Clark Quinn's Learnings about Learning
(The Official Quinnovation blog)

11 May 2009

Teachers, read this book!

Clark @ 1:53 PM

I’ve been reading a few books about schools, since my lad’s made the transition from elementary to middle school and it’s been a bit of a battle.  When he’s being set assignments like coloring in a poster on math facts, I’m a wee bit concerned.  John Taylor Gatto’s Dumbing Us Down was a wakeup call (he won NY teacher of the year for a couple of years, and insightfully (and incitefully) criticizes our current school system.  So, when I noticed that Daniel Willingham (who’ve I talked about before) had a book out, I checked it out.

His Why Don’t Students Like School sounded like another tirade against schools, but it’s more positive than that. The subtitle tells you more: “A cognitive scientist answers questions about how the mind works and what it means for your classroom”.  It follows a format of:

  • question related to successful learning through teaching
  • the cogntive science research that underpins this question
  • specific recommendations for improving teaching

Fortunately, I could just skim the second part, which is the meat of the book, courtesy of my own PhD in cognitive science, and it was review.  But what really struck home was how he (as reviewers repeatedly point out) uses “clear and compelling language” to help the audience really understand what’s important.  He’s got great examples, and makes a large chunk of cognitive research comprehensible.  Which is not to say it’s a light read, but it’s accessible and clear.

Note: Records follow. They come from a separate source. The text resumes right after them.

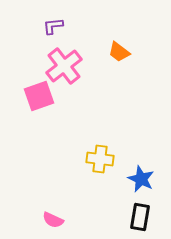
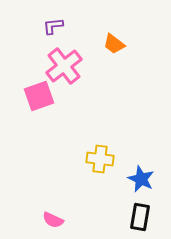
orange trapezoid: moved 5 px left, 8 px up
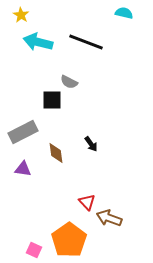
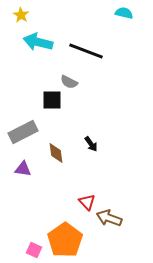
black line: moved 9 px down
orange pentagon: moved 4 px left
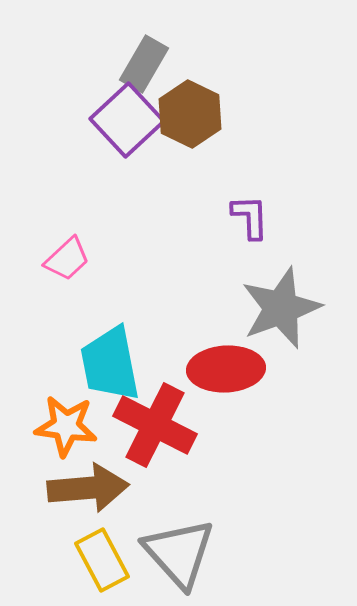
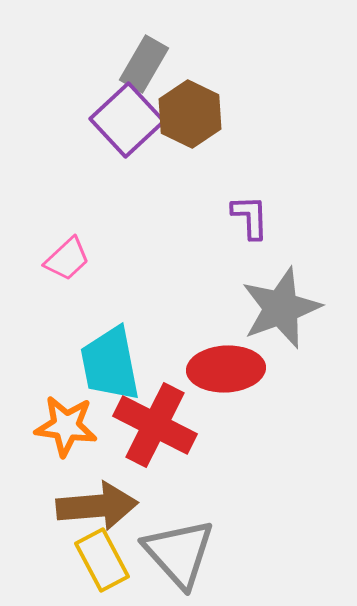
brown arrow: moved 9 px right, 18 px down
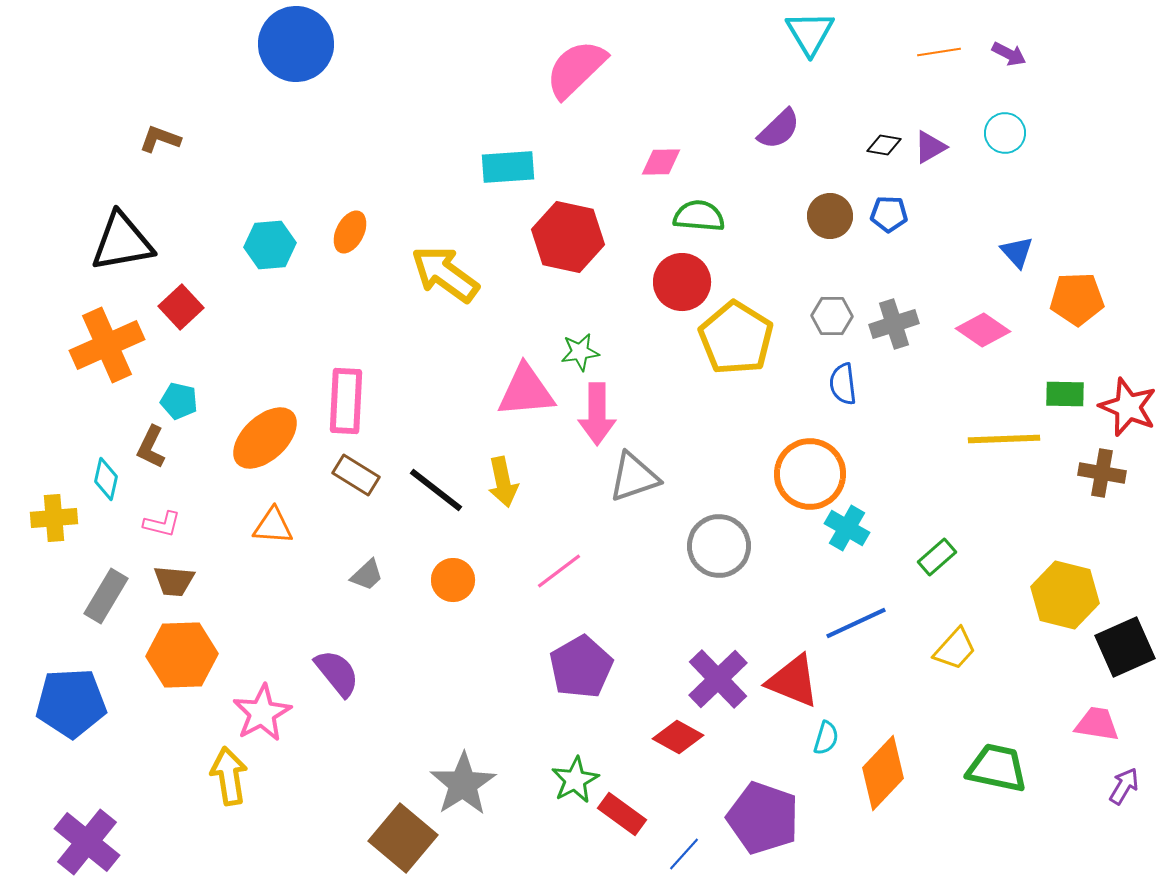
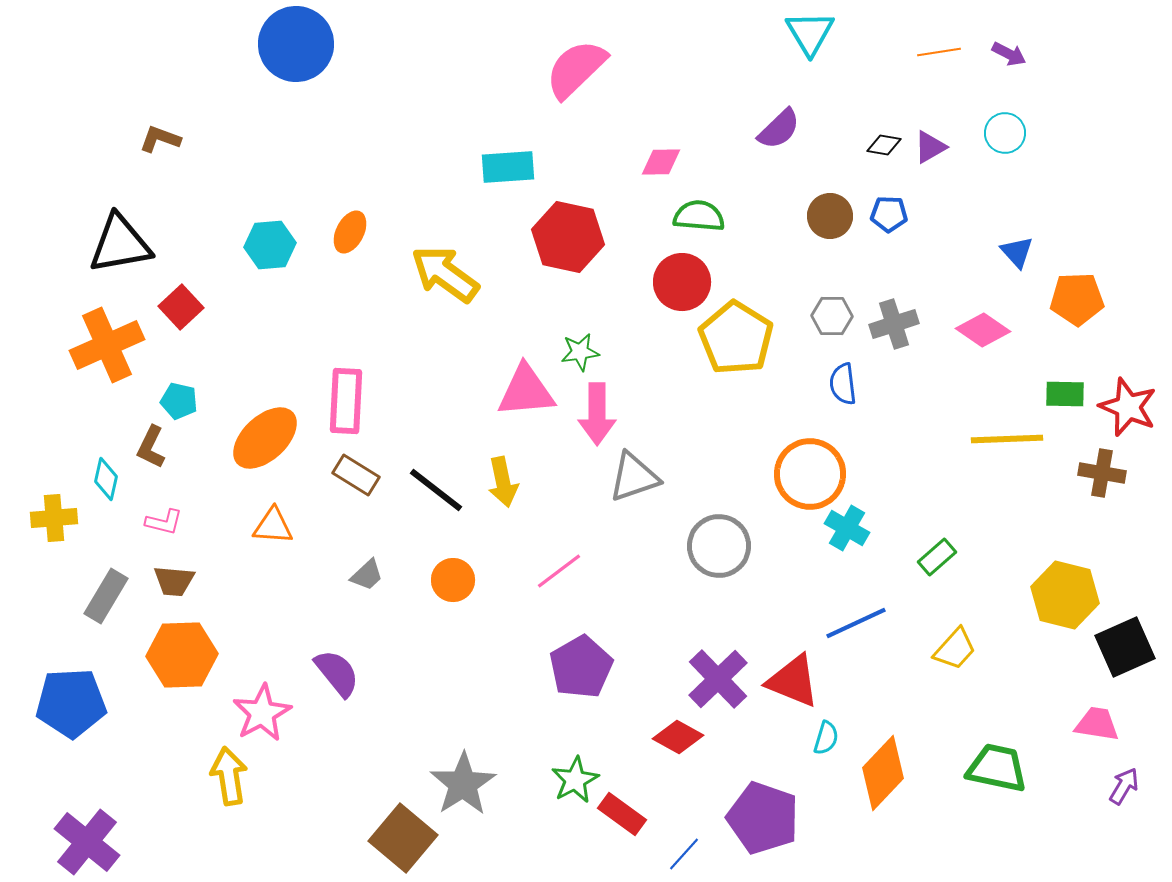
black triangle at (122, 242): moved 2 px left, 2 px down
yellow line at (1004, 439): moved 3 px right
pink L-shape at (162, 524): moved 2 px right, 2 px up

More importantly, the third part of each chapter, his conclusions, are very concrete and actionable. If teachers followed these guidelines, they’d have happier learners and better learning outcomes.  What more do you want?  (Ok, well, curriculum reform, but this is aimed at teachers.)

He covers a lot of ground.  In nine chapters (this isn’t a long book, just deep and relevant), he covers motivation, learning styles, cognitive skills, and more. He answers the core questions and the ancillary questions that emerge. And, no, I don’t agree with him on quite all of it (e.g. on making content meaningful, he’s concerned that too familiar or interesting tasks may overwhelm the intrinsic lesson), but I suspect we’d find if we sat down that we’re agreeing furiously.

I have to say that if all my children’s teachers read this book, their schooling would be a lot better.  If all our children’s teachers read this book, schools would be a lot better.  So, if you’re a teacher, read this book.  If you work with teachers, know teachers, or influence teachers, get them to read this book.  And if you  design learning experiences, even if you don’t actually teach, you should read this book.

Cognitive science research oriented towards making better learning, in a digestable form.  It doesn’t get much better than this.  I have no higher praise for a book than “I wish I’d written it”, and I do.  Highly recommended.